>>
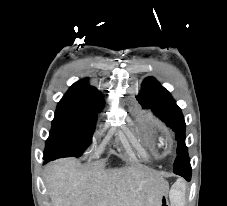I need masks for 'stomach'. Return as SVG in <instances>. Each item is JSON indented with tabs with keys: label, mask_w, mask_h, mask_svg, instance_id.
I'll return each mask as SVG.
<instances>
[{
	"label": "stomach",
	"mask_w": 227,
	"mask_h": 206,
	"mask_svg": "<svg viewBox=\"0 0 227 206\" xmlns=\"http://www.w3.org/2000/svg\"><path fill=\"white\" fill-rule=\"evenodd\" d=\"M162 196L163 197H160V199H159L160 202H162L160 206H162V205L163 206H169V203L167 202L168 201V198L166 197L167 196V193L166 192H163L162 193Z\"/></svg>",
	"instance_id": "1"
}]
</instances>
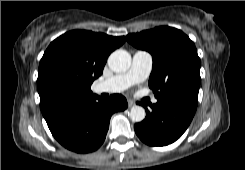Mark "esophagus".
Here are the masks:
<instances>
[{
  "instance_id": "esophagus-1",
  "label": "esophagus",
  "mask_w": 245,
  "mask_h": 170,
  "mask_svg": "<svg viewBox=\"0 0 245 170\" xmlns=\"http://www.w3.org/2000/svg\"><path fill=\"white\" fill-rule=\"evenodd\" d=\"M127 102H128V107H132L135 105V103L130 99Z\"/></svg>"
}]
</instances>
<<
> [TASK DETAILS] What is needed is an exact copy of all the entries above, minus the pictures.

> [EXPECTED ANSWER]
I need masks for 'stomach'. Return as SVG in <instances>. Each item is JSON indented with tabs with keys: label, mask_w, mask_h, mask_svg, instance_id.
I'll return each mask as SVG.
<instances>
[{
	"label": "stomach",
	"mask_w": 227,
	"mask_h": 206,
	"mask_svg": "<svg viewBox=\"0 0 227 206\" xmlns=\"http://www.w3.org/2000/svg\"><path fill=\"white\" fill-rule=\"evenodd\" d=\"M162 196L163 197H160V199H159L160 202H162L160 206H162V205L163 206H169V203L167 202L168 201V198L166 197L167 196V193L166 192H163L162 193Z\"/></svg>",
	"instance_id": "1"
}]
</instances>
Mark "esophagus".
Here are the masks:
<instances>
[{
  "instance_id": "esophagus-1",
  "label": "esophagus",
  "mask_w": 245,
  "mask_h": 170,
  "mask_svg": "<svg viewBox=\"0 0 245 170\" xmlns=\"http://www.w3.org/2000/svg\"><path fill=\"white\" fill-rule=\"evenodd\" d=\"M127 102H128V107H132L135 105V103L130 99Z\"/></svg>"
}]
</instances>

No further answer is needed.